◆ **Task requirements**: Where does the word "родители" occur in the entries below? Copy every line that has it.

Items from a dataset
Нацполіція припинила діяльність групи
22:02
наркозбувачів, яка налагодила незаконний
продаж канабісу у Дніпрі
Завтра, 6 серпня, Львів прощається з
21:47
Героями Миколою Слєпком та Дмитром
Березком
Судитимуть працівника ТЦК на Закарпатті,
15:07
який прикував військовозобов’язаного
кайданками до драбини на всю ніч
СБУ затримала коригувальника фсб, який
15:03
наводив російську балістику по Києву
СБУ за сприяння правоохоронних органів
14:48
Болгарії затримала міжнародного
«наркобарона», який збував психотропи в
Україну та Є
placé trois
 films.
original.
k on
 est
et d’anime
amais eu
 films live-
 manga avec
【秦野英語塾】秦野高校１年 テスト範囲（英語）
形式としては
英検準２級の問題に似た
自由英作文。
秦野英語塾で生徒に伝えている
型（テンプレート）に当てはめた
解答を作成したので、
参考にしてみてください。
* * *
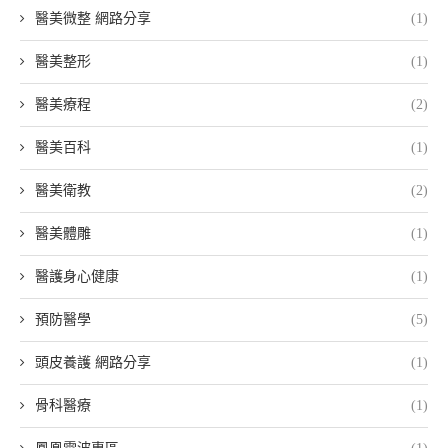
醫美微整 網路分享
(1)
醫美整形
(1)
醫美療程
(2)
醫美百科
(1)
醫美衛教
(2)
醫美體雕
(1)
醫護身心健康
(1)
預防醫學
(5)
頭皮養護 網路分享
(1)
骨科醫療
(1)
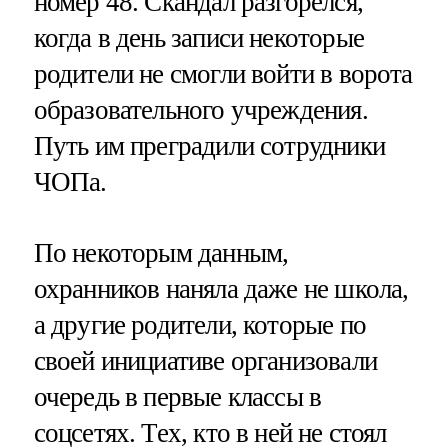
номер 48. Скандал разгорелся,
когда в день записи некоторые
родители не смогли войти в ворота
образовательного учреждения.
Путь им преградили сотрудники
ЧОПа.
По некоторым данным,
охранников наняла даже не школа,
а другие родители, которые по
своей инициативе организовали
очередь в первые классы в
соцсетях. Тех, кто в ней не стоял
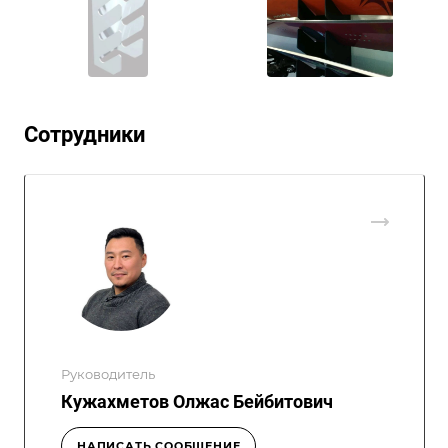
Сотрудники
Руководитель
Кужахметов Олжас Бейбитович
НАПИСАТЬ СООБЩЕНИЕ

◆ **Answer to the exercise**:
родители не смогли войти в ворота
а другие родители, которые по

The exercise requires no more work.